▸ **Activity**
The answer must consist only of the lines from the line with "Sắp diễn ra Hội thi hái quả lê Hồng Thái" to the line with "Hồng Thái, tỉnh Tuyên Quang.", both included, exactly as they stand below.

▸ **Data to use**
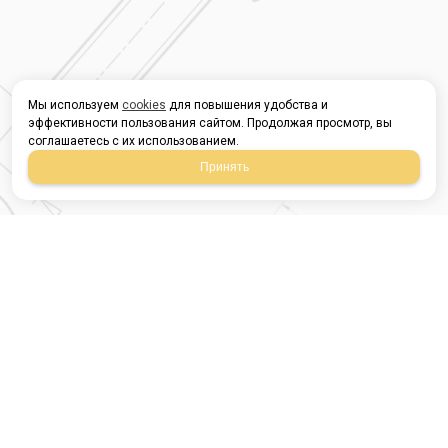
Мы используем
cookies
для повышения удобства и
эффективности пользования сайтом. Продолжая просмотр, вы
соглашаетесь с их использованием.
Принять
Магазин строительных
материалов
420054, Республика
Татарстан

...

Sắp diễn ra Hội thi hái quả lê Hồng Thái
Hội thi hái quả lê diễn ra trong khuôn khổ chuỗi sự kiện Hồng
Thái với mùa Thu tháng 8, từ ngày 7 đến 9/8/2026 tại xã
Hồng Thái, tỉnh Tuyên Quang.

▸ **Written solution**
Sắp diễn ra Hội thi hái quả lê Hồng Thái
Hội thi hái quả lê diễn ra trong khuôn khổ chuỗi sự kiện Hồng
Thái với mùa Thu tháng 8, từ ngày 7 đến 9/8/2026 tại xã
Hồng Thái, tỉnh Tuyên Quang.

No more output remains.